(Pictured: Stephanie Weston)
Stephanie Weston, the director of investment management of AMP Financial Services who oversaw about A$90 billion in assets, left the firm last Friday because of the review of her 17-person team which will now be either abandoned or integrated into the investment teams at the associated AMP Capital Investors.
Weston, a former principal of Mercer, had been at AMP for just under two years. Her role was to manage the AMP Life assets as well as to oversee the management of assets of the AMP Financial Services superannuation clients. Prior to her five years at Mercer, Weston had been a senior executive of the Reserve Bank of Australia, in Sydney and London, for about 15 years.

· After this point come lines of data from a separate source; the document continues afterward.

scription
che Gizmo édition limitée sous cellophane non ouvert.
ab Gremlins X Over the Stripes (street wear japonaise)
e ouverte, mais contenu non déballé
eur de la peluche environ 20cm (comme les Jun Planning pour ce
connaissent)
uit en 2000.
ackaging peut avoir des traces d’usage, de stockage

It is understood she does not have another job to go to.
Her departure, which took place before the AMP restructuring review was complete, is part of a cost-cutting exercise by the new management of AMP, under CEO Craig Mellor, and long-time boss of the investment business of AMP Capital Investors, Stephen Dunne.

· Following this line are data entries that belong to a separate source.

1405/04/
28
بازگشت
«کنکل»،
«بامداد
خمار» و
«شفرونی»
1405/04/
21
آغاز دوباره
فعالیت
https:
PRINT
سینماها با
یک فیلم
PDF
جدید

Weston’s team will be either offered new jobs within AMP or made redundant under the restructure program for the whole organization, which was announced late last year.
It is arguably the largest team of investment professionals to be put in that position – and on the market – in recent memory.
For AMP, the team was also expensive and its work was largely duplicated by the investment professionals at AMP Capital Investors, who come under the multi-asset group run by Sean Henaghan, the highly regarded former Towers Watson executive who oversees the big Future Directions multi-manager fund and other investment areas for both institutional investors and planners. The team includes AMP economist and asset allocation head, Shane Oliver, and former investment head of iPac, Jeff Rogers.
The AMP restructure will streamline investment manufacturing and distribution (and cost some jobs), but will have little impact for the firm’s institutional clients. In fact AMP is adding to its manufacturing capabilities through continued expansion in Asia.